Z ustaleń śledztwa wynika, że podejrzany wykonywał prace budowlane na terenie jednej z parafii. Po ich zakończeniu postanowił oszukać duchownego, podrabiając dokumenty Ministerstwa Infrastruktury oraz Urzędu Skarbowego w Bolesławcu. Sfałszowane pisma sugerowały, że ksiądz ma do zapłaty zaległości wynoszące kilkadziesiąt tysięcy złotych.
W wyniku podstępu duchowny, nie podejrzewając oszustwa, dokonywał wpłat, które w rzeczywistości trafiały na konto sprawcy. Marek M. przeznaczał skradzione pieniądze na budowę własnego domu. W sumie wyłudził ponad 380 000 zł.

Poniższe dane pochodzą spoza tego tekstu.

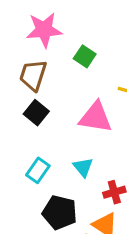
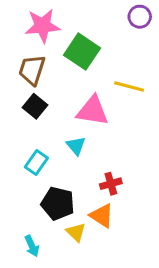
green square: (85, 56) -> (82, 52), size x1.6
cyan triangle: (83, 167) -> (76, 146), moved

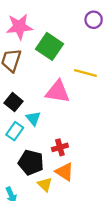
black square: (35, 106) -> (14, 102), moved
cyan triangle: (76, 146) -> (33, 118), moved
red cross: (111, 184) -> (60, 147), moved

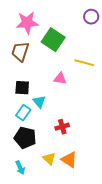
pink triangle: (58, 92) -> (60, 79), size x0.6
black square: (14, 102) -> (22, 88), turned -35
black pentagon: (31, 162) -> (25, 138), moved
orange triangle: (65, 172) -> (69, 160), moved

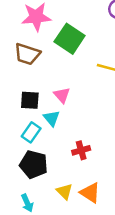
brown trapezoid: (20, 52) -> (27, 54), turned -90
pink triangle: (60, 79) -> (62, 95), moved, turned 40

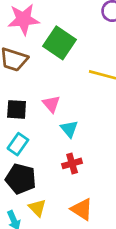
cyan triangle: (52, 118) -> (69, 129), moved
yellow triangle: (64, 191) -> (37, 208), moved

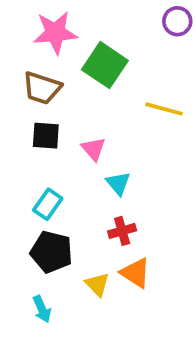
black square: (17, 109) -> (46, 136), moved
yellow triangle: (37, 208) -> (97, 284), moved
orange triangle: (82, 209) -> (135, 273), moved

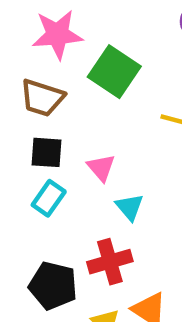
cyan rectangle: (48, 204) -> (49, 198), moved
red cross: (122, 231) -> (110, 262), moved, size x1.4

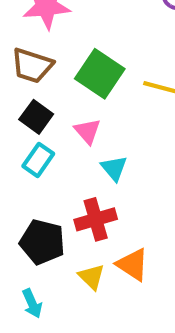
green square: (114, 72) -> (100, 74), moved
black square: (47, 152) -> (36, 117), turned 32

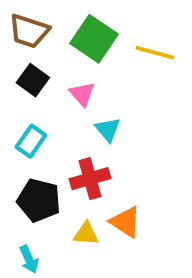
cyan rectangle: (38, 160) -> (31, 141), moved
yellow triangle: (92, 277) -> (86, 234), turned -40

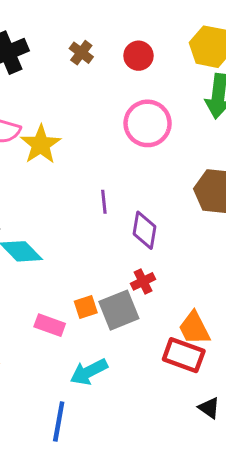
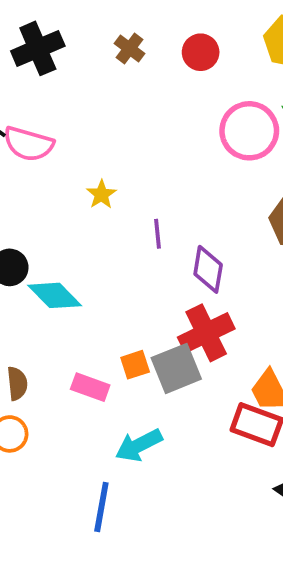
pink circle: (148, 123) -> (249, 131), moved
yellow star: (41, 144) -> (101, 194), moved, size x0.6
red cross: (143, 281) -> (206, 333), size x1.8

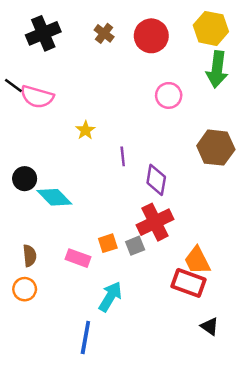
red circle: (201, 52) -> (151, 36), size x1.4
pink circle: (249, 131) -> (169, 95), moved, size x0.7
gray square: (176, 368) -> (135, 246), size x0.6
cyan arrow: (139, 445) -> (110, 297), turned 148

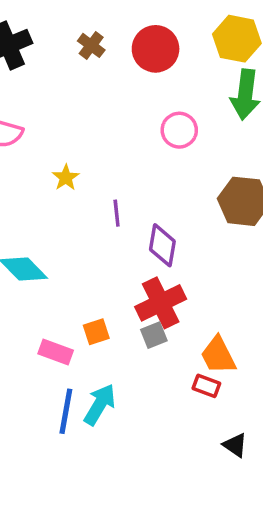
gray square: (135, 246) -> (154, 335), moved
red rectangle: (189, 283) -> (206, 386), size x0.6
blue line: (85, 338) -> (66, 411), moved

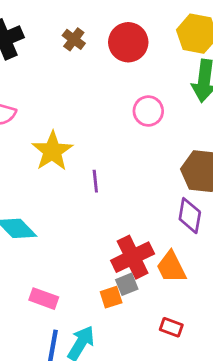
yellow star: (66, 178) -> (52, 151), size x1.8
purple diamond: (162, 245) -> (190, 216), moved
orange square: (96, 332) -> (111, 297), moved
orange trapezoid: (218, 355) -> (171, 267), moved

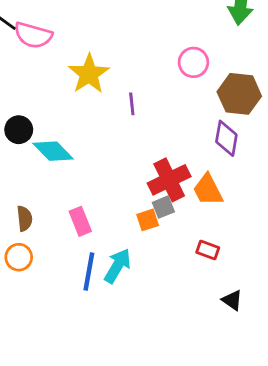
pink circle: (148, 111) -> (193, 62), moved
pink rectangle: (44, 299) -> (80, 221), turned 48

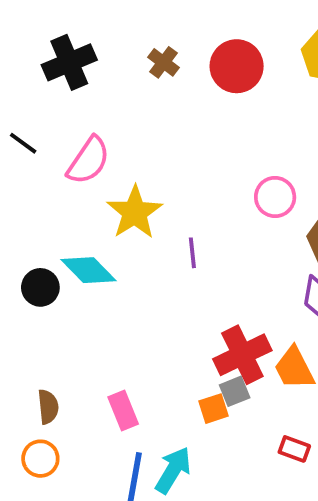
pink semicircle: (33, 35) -> (88, 160), moved, turned -72
cyan diamond: (53, 151) -> (88, 270), moved

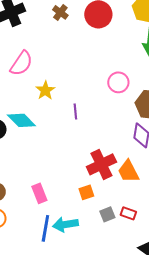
yellow star: (135, 212) -> (45, 90), size x0.7
gray square: (235, 391) -> (107, 214), moved
cyan arrow: (173, 470) -> (65, 224), turned -130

Postępowanie prokuratorskie i zarzuty
Po zatrzymaniu i doprowadzeniu do Prokuratury Rejonowej w Bolesławcu podejrzany usłyszał zarzuty fałszowania dokumentów oraz posługiwania się nimi w celu popełnienia przestępstwa oszustwa. Przestępstwa te podlegają pod art. 286 §1 kk oraz art. 270 §1 kk w zw. z art. 11 §2 kk.

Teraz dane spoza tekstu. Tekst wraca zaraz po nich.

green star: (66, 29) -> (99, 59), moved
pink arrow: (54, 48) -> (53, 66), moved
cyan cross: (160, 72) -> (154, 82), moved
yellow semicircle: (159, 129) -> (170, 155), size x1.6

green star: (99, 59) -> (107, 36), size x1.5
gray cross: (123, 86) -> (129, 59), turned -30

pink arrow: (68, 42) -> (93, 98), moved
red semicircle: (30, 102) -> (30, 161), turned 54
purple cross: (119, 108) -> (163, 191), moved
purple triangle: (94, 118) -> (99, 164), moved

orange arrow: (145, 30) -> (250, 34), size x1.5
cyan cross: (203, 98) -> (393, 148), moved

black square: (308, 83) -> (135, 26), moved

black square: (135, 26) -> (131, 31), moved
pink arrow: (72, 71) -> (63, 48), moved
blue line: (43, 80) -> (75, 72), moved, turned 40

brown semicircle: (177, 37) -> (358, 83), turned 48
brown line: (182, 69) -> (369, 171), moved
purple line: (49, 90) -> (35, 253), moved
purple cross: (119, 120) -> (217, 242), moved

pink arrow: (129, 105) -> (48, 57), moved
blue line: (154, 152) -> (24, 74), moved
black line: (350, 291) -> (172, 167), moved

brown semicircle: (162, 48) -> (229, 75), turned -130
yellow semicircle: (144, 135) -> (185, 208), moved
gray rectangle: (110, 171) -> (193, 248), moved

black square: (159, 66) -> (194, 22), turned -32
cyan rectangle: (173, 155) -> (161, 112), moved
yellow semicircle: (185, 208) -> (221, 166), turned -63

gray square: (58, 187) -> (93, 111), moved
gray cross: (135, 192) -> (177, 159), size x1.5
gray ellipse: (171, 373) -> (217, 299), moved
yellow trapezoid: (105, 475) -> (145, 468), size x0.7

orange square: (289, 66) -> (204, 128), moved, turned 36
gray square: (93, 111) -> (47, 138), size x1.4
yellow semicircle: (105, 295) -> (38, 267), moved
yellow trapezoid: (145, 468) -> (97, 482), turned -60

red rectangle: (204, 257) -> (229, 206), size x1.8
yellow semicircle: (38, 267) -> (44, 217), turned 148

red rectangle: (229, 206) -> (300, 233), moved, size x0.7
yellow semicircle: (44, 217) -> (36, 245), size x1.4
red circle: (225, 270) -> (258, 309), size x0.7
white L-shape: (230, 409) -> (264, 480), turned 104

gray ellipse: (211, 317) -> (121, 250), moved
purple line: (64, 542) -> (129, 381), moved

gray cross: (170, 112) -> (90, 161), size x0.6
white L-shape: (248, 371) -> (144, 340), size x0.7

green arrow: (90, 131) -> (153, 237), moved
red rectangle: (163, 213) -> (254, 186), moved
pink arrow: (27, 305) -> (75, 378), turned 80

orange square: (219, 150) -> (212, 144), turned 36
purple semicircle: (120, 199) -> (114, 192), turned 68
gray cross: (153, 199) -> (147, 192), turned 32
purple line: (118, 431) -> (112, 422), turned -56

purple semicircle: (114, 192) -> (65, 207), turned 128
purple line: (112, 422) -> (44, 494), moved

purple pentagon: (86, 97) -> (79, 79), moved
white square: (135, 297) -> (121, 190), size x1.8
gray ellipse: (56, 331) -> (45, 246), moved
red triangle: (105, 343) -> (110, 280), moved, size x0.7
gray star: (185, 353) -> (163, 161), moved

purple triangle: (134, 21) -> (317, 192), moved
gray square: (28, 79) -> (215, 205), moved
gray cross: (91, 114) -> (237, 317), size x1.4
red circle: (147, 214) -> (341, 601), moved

Marek M. przyznał się do winy, składając wyjaśnienia. Potwierdził, że wyłudzone środki finansowe przeznaczał na budowę swojego domu.

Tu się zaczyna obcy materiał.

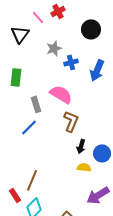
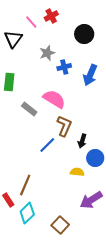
gray rectangle: (36, 104) -> (29, 109), turned -35
blue line: (29, 127) -> (47, 145), moved
black arrow: (81, 146) -> (82, 141), moved

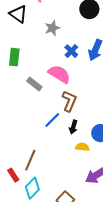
black triangle: (13, 39) -> (18, 14), turned -30
blue cross: (64, 67) -> (71, 51), moved, turned -32
black arrow: (82, 141) -> (73, 127), moved

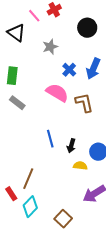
gray rectangle: (34, 84) -> (17, 103), moved
brown L-shape: (69, 101) -> (84, 103), moved, turned -35
blue line: (52, 120) -> (50, 139), turned -60

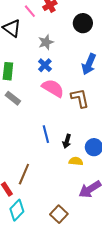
blue cross: (69, 70) -> (45, 65), moved
cyan diamond: (30, 207) -> (17, 210), moved

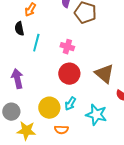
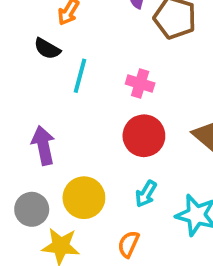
black semicircle: (19, 29) -> (47, 49), turned -48
yellow circle: (49, 108) -> (84, 198), moved
orange semicircle: (61, 130) -> (128, 244), turned 112

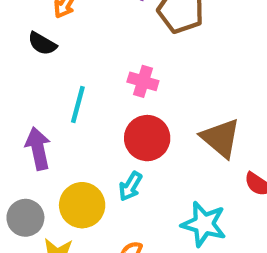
cyan line: (80, 76) -> (78, 104), moved
cyan arrow: (146, 194) -> (130, 186), moved

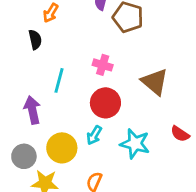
black semicircle: (42, 44) -> (35, 40), turned -132
brown triangle: (221, 138) -> (155, 82), moved
cyan star: (204, 224) -> (135, 144), moved

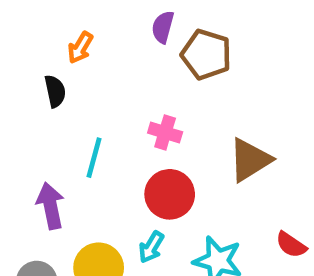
brown triangle: (155, 82) -> (250, 160), turned 48

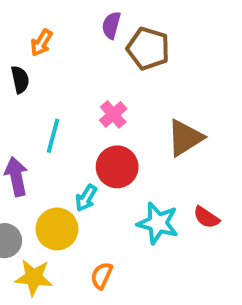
pink cross: (165, 132) -> (113, 114), turned 32
red semicircle: (291, 245) -> (206, 217), moved
cyan arrow: (151, 247) -> (86, 198), moved

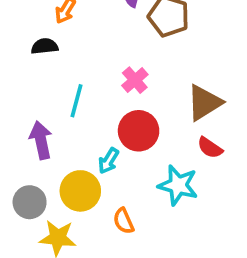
black semicircle: (20, 80) -> (45, 46), turned -84
red semicircle: (206, 217) -> (210, 148), moved
orange semicircle: (102, 276) -> (124, 221), moved, turned -48

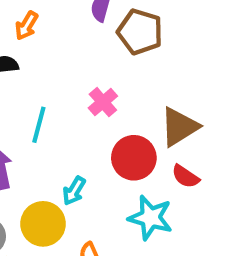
red circle: (139, 131) -> (134, 158), moved

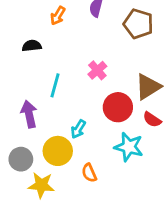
orange arrow: (27, 26) -> (58, 16), moved
brown pentagon: (140, 32) -> (138, 24), moved

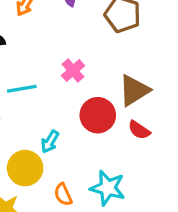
cyan line: (55, 85) -> (22, 89), turned 65
cyan star: (129, 147) -> (108, 188), moved

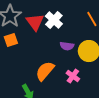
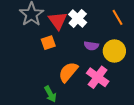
orange square: (11, 40) -> (48, 43), moved
pink cross: (73, 76) -> (98, 77), size x1.5

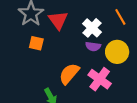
white cross: (78, 18) -> (92, 28), moved
orange square: (48, 43) -> (36, 43), moved, turned 32

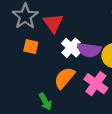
white cross: (92, 28) -> (71, 48), moved
purple semicircle: (93, 46) -> (89, 50), size x1.5

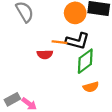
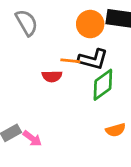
orange semicircle: (91, 87) -> (116, 130), moved

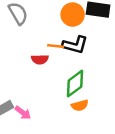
green diamond: (103, 85) -> (75, 84), moved
orange semicircle: (116, 130) -> (80, 105), moved

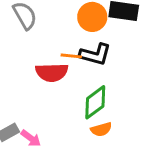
red semicircle: (40, 59) -> (52, 72), size x1.5

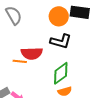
orange line: (71, 56) -> (20, 61), moved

Środki zapobiegawcze i konsekwencje prawne
Prokurator zastosował wobec podejrzanego wolnościowe środki zapobiegawcze, w tym:
- dozór policji,
- zakaz opuszczania kraju,
- zakaz kontaktowania się z pokrzywdzonym.
Za zarzucane przestępstwa grozi mu kara od 6 miesięcy do 8 lat pozbawienia wolności. Dodatkowo Marek M. był już wcześniej karany za oszustwo i działał w warunkach recydywy, co może wpłynąć na zaostrzenie kary.